Kids from a Rajistani village hug a baby buffalo

Thursday, November 5, 2015

On Immersion - My ten-day stint of voluntourism


The concept, from the cozy confines of my tree-house in Turkey, seemed simple. Arrive in India, receive help from a local to get settled, move to a rural village, spend a couple of weeks teaching  recycling to cute school kids. Simple, right? Wrong. This experience is still something I am trying to process, and has led to an entire other post about voluntourism.

As I found out, sometimes things are not as simple as they seem. While the organization I worked with, Silver Earth India, had the best intentions, the groundwork had simply not been done. The first issue was that I was expected to teach at school that was not in session 5 of the 10 days I was scheduled to be there, something I didn’t find out until the 4 days into my stay. While I understand that India has “more festivals than days of the year” I felt this should have been discussed with me when I arrived, not the day before school let out. 

My second day at the village school

And then there was the “job” itself. My task was supposed to teach and model trash disposal in a community that not only did not even have a local dump, let alone trash bins or garbage pickup. Furthermore, the community of approximately 100 families did not have running water or toilets, and many of the women (and I suspect men as well) were illiterate. So yes, recycling can be done, the use of plastic can be minimized, but in the grand scheme of things – shouldn’t toilets and education come first? It was hard to feel like teaching people to use a dumpster was the best use of my time, when many of the women there couldn’t read or write. The priorities were felt entirely wrong. 

Women of the village escorted me literally everywhere.


In addition to the trouble with the job itself, I was left by the program manager without a single person on site who spoke English, leaving me unable to communicate with my host family in any meaningful way. My living situation was in a shared room without toilets or running water.

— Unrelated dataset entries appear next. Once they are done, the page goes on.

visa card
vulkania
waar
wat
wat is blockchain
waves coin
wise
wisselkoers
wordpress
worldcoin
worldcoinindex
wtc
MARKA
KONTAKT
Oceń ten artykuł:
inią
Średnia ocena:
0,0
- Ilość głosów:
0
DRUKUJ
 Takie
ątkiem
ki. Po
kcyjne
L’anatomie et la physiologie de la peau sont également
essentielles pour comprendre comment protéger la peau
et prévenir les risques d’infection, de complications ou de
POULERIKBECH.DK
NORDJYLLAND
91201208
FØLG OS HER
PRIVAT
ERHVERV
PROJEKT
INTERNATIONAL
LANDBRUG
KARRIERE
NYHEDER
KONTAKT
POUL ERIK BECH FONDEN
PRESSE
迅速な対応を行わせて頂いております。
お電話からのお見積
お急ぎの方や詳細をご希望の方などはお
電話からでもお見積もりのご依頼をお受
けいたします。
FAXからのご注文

When I was not teaching, I was shuffled from one neighbors house to another like a zoo animal. While people were kind, I was as alien as well.. an alien. My desire to use toilet paper was a resounding scandal among the women (they clean with water and their left hand), and defecation was done in the open with no less than 2 other women around at all times. Showers were taken outside, topless but wearing a skirt (turns out, this can work, although the all-women audience made me self-conscious). People were far more interested in my travel pillow and my contact lenses than my teaching skills, and without the ability to communicate in words, I was left feeling dumb, helpless, and very much alone most of the time. 

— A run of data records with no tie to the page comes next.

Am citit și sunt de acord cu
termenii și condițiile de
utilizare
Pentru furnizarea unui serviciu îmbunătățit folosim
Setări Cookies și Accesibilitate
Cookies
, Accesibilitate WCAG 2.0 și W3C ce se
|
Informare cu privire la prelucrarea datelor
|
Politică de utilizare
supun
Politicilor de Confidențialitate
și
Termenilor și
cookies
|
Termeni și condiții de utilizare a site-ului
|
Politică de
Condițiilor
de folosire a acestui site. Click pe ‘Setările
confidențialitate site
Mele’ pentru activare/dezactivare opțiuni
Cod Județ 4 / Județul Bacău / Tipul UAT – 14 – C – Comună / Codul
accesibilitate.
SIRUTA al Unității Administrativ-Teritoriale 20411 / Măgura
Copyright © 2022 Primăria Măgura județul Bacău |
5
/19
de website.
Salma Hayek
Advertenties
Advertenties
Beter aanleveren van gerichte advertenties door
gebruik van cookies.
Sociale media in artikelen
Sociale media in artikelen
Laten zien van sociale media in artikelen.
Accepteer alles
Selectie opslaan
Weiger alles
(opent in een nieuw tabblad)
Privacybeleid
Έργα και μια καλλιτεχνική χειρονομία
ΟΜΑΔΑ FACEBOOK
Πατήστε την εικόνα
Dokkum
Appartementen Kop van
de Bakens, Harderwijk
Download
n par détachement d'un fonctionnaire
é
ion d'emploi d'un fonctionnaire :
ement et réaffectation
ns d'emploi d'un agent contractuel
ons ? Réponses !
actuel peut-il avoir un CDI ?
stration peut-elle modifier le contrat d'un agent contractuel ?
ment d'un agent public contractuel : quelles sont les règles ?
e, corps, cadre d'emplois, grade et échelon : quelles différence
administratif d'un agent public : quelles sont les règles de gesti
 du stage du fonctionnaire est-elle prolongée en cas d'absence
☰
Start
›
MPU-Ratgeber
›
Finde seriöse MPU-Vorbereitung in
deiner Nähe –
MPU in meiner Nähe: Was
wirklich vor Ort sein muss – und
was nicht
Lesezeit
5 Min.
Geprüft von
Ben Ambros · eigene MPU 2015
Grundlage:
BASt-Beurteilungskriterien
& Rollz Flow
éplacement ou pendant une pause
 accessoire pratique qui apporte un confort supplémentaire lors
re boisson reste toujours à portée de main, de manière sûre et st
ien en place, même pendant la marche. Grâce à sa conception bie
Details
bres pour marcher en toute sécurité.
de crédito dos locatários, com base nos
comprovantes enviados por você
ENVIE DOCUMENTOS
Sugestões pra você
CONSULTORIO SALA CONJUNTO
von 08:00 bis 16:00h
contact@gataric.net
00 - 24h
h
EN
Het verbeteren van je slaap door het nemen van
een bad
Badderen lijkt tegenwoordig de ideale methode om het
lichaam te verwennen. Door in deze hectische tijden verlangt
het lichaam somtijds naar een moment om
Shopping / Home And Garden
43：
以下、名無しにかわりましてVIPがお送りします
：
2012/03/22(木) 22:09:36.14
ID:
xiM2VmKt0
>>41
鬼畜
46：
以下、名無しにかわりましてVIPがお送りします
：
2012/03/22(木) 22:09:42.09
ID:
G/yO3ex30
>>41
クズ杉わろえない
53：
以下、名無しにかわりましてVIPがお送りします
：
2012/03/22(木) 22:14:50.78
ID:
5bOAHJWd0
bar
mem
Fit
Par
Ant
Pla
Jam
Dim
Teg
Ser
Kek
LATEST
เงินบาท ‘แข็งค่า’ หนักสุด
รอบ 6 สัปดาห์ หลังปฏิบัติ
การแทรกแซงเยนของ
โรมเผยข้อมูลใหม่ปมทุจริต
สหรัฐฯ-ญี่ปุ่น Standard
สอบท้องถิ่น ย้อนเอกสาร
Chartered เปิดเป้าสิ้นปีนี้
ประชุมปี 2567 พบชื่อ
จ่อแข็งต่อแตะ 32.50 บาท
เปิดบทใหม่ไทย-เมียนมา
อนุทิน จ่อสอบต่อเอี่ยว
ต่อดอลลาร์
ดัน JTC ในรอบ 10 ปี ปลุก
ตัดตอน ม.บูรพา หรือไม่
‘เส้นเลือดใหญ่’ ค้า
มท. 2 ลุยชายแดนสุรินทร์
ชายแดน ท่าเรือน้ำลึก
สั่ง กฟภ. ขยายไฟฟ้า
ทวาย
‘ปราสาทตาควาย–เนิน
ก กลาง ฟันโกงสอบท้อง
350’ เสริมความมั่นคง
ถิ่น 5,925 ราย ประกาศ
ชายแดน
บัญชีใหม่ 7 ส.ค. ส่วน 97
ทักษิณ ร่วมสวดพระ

Due to all of these things, I left the experience within a week. I did leave the village knowing a few words of Hindi (“I want to sleep” and “my stomach is not good” and “thank you for the food”), the kindness of the people who hosted me, and a HUGE and very real lesson about voluntourism (read more in the next entry). I learned that full and true immersion into a place where you don't speak the language is terrifying, mentally exhausting, and incredibly challenging. To overcome these challenges requires support, time, and ideally a community of others who are able to mentor you throughout the process. One cannot simply be thrown into a village and expect to “make people change.” 

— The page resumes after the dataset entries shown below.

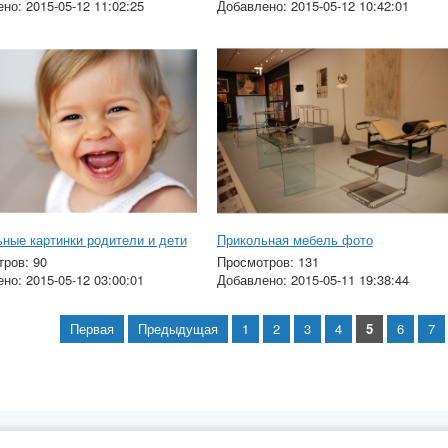
но: 2015-05-12 11:02:25
Добавлено: 2015-05-12 10:42:01
ные картинки родители и дети
Прикольная мебель фото
ров: 90
Просмотров: 131
но: 2015-05-12 03:00:01
Добавлено: 2015-05-11 19:38:44
Первая
Предыдущая
1
2
3
4
5
6
7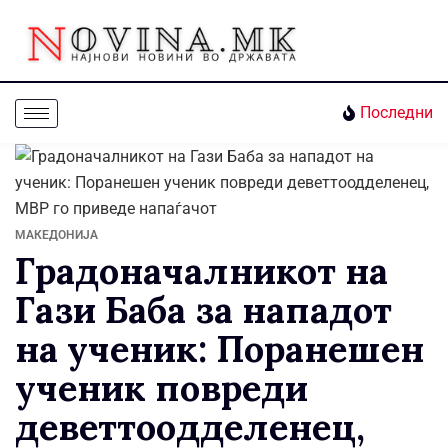
Последни
МАКЕДОНИЈА
Градоначалникот на
Гази Баба за нападот
на ученик: Поранешен
ученик повреди
деветтоодделенец,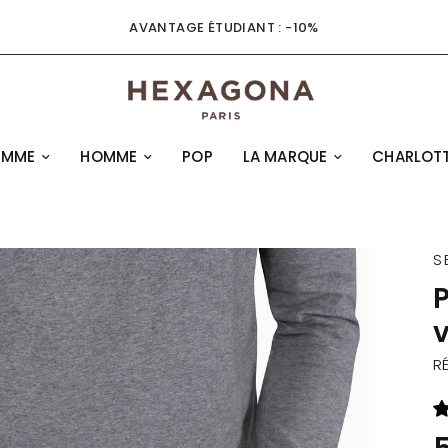
AVANTAGE ÉTUDIANT : -10%
EMME
HOMME
POP
LA MARQUE
CHARLOTT
S
P
v
RÉ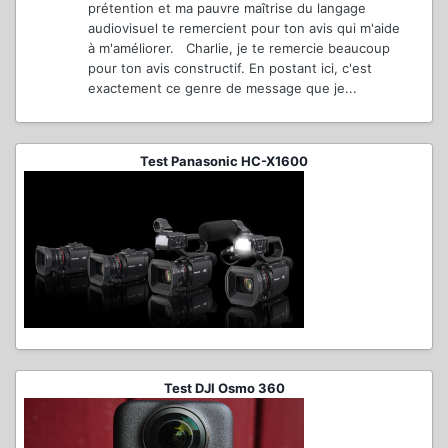
prétention et ma pauvre maîtrise du langage
audiovisuel te remercient pour ton avis qui m'aide
à m'améliorer. Charlie, je te remercie beaucoup
pour ton avis constructif. En postant ici, c'est
exactement ce genre de message que je...
Test Panasonic HC-X1600
Test DJI Osmo 360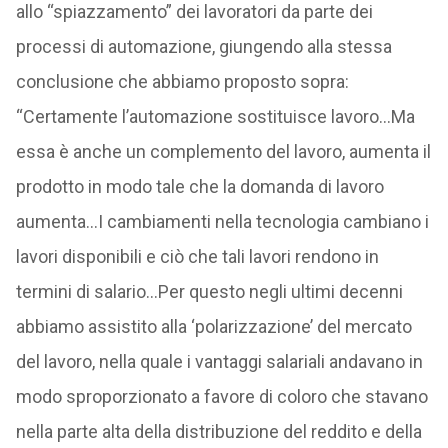
allo “spiazzamento” dei lavoratori da parte dei
processi di automazione, giungendo alla stessa
conclusione che abbiamo proposto sopra:
“Certamente l’automazione sostituisce lavoro…Ma
essa è anche un complemento del lavoro, aumenta il
prodotto in modo tale che la domanda di lavoro
aumenta…I cambiamenti nella tecnologia cambiano i
lavori disponibili e ciò che tali lavori rendono in
termini di salario…Per questo negli ultimi decenni
abbiamo assistito alla ‘polarizzazione’ del mercato
del lavoro, nella quale i vantaggi salariali andavano in
modo sproporzionato a favore di coloro che stavano
nella parte alta della distribuzione del reddito e della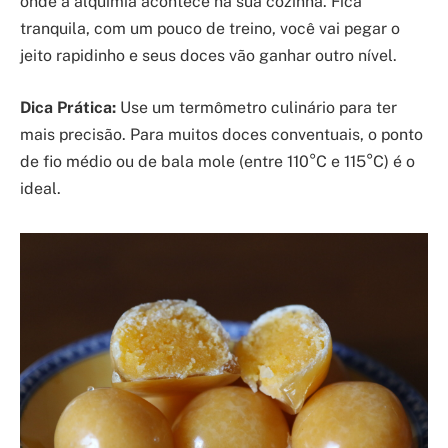
onde a alquimia acontece na sua cozinha. Fica
tranquila, com um pouco de treino, você vai pegar o
jeito rapidinho e seus doces vão ganhar outro nível.
Dica Prática:
Use um termômetro culinário para ter
mais precisão. Para muitos doces conventuais, o ponto
de fio médio ou de bala mole (entre 110°C e 115°C) é o
ideal.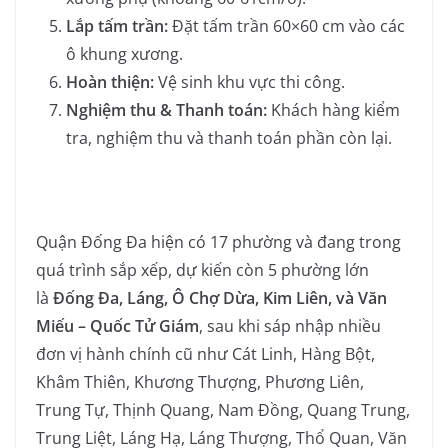
Lắp tấm trần:
Đặt tấm trần 60×60 cm vào các
ô khung xương.
Hoàn thiện:
Vệ sinh khu vực thi công.
Nghiệm thu & Thanh toán:
Khách hàng kiểm
tra, nghiệm thu và thanh toán phần còn lại.
Quận Đống Đa hiện có 17 phường và đang trong
quá trình sắp xếp, dự kiến còn 5 phường lớn
là
Đống Đa, Láng, Ô Chợ Dừa, Kim Liên, và Văn
Miếu – Quốc Tử Giám
, sau khi sáp nhập nhiều
đơn vị hành chính cũ như Cát Linh, Hàng Bột,
Khâm Thiên, Khương Thượng, Phương Liên,
Trung Tự, Thịnh Quang, Nam Đồng, Quang Trung,
Trung Liệt, Láng Hạ, Láng Thượng, Thổ Quan, Văn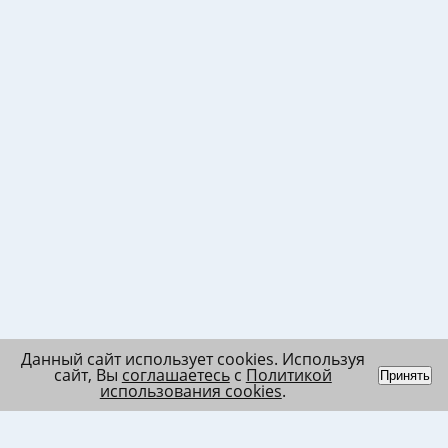
Данный сайт использует cookies. Используя
сайт, Вы
соглашаетесь
с
Политикой
Принять
использования cookies
.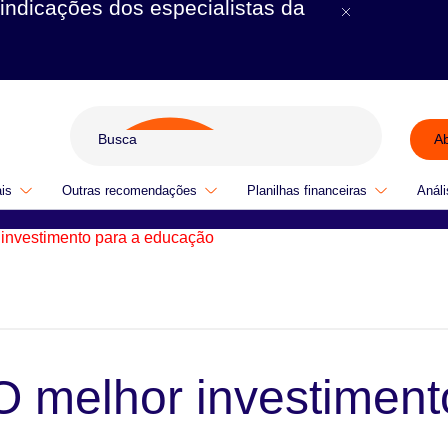
indicações dos especialistas da
A
ais
Outras recomendações
Planilhas financeiras
Análi
investimento para a educação
O melhor investiment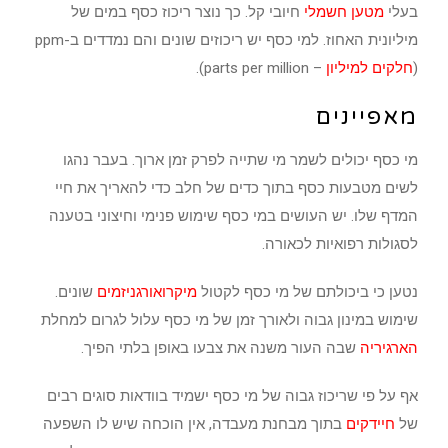
בעלי
מטען חשמלי
חיובי קל. כך נוצר ריכוז כסף במים של
מיליונית האחוז. למי כסף יש ריכוזים שונים והם נמדדים ב-ppm
(
חלקים למיליון
– parts per million).
מאפיינים
מי כסף יכולים לשמר מי שתייה לפרק זמן ארוך. בעבר נהגו
לשים מטבעות כסף בתוך כדים של חלב כדי להאריך את חיי
המדף שלו. יש העושים במי כסף שימוש פנימי וחיצוני בטענה
לסגולות רפואיות לכאורה.
נטען כי ביכולתם של מי כסף לקטול
מיקרואורגניזמים
שונים.
שימוש במינון גבוה ולאורך זמן של מי כסף עלול לגרום למחלת
ה
ארגיריה
שבה העור משנה את צבעו באופן בלתי הפיך.
אף על פי שריכוז גבוה של מי כסף ישמיד בוודאות סוגים רבים
של
חיידקים
בתוך מבחנת מעבדה, אין הוכחה שיש לו השפעה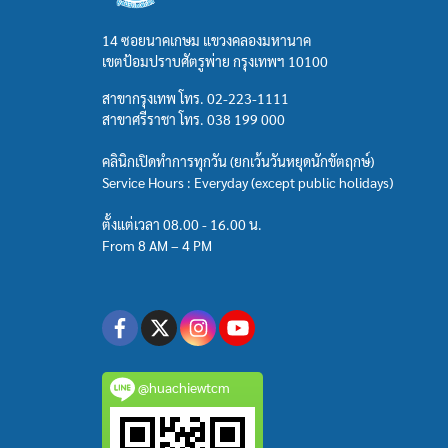
14 ซอยนาคเกษม แขวงคลองมหานาค
เขตป้อมปราบศัตรูพ่าย กรุงเทพฯ 10100
สาขากรุงเทพ โทร.
02-223-1111
สาขาศรีราชา โทร.
038 199 000
คลินิกเปิดทำการทุกวัน (ยกเว้นวันหยุดนักขัตฤกษ์)
Service Hours : Everyday (except public holidays)
ตั้งแต่เวลา 08.00 - 16.00 น.
From 8 AM – 4 PM
@huachiewtcm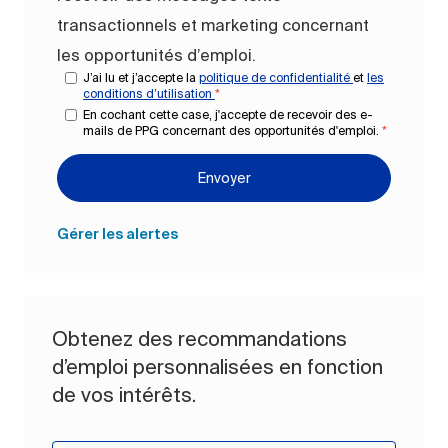
transactionnels et marketing concernant
les opportunités d’emploi.
J’ai lu et j’accepte la
politique de confidentialité
et
les
conditions d’utilisation
*
En cochant cette case, j'accepte de recevoir des e-
mails de PPG concernant des opportunités d'emploi.
*
Envoyer
Gérer les alertes
Obtenez des recommandations
d’emploi personnalisées en fonction
de vos intérêts.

My host-sister dried buffalo dung on the roof to make fuel for the fire


I don't disparage the ideals of the organization (trash is a huge problem in India), but I wish the program was set up to be more intentional, and that the impossibility of teaching without verbal communication could have been effectively addressed. I wish I had asked more questions before I arrived, and I know now what a serious undertaking something like this is. I ended up with my first ten days in India resulting in a good story, memories of kindness in an alien land, and intense, new-found gratitude for the simple and familiar comforts of things like pooping with privacy.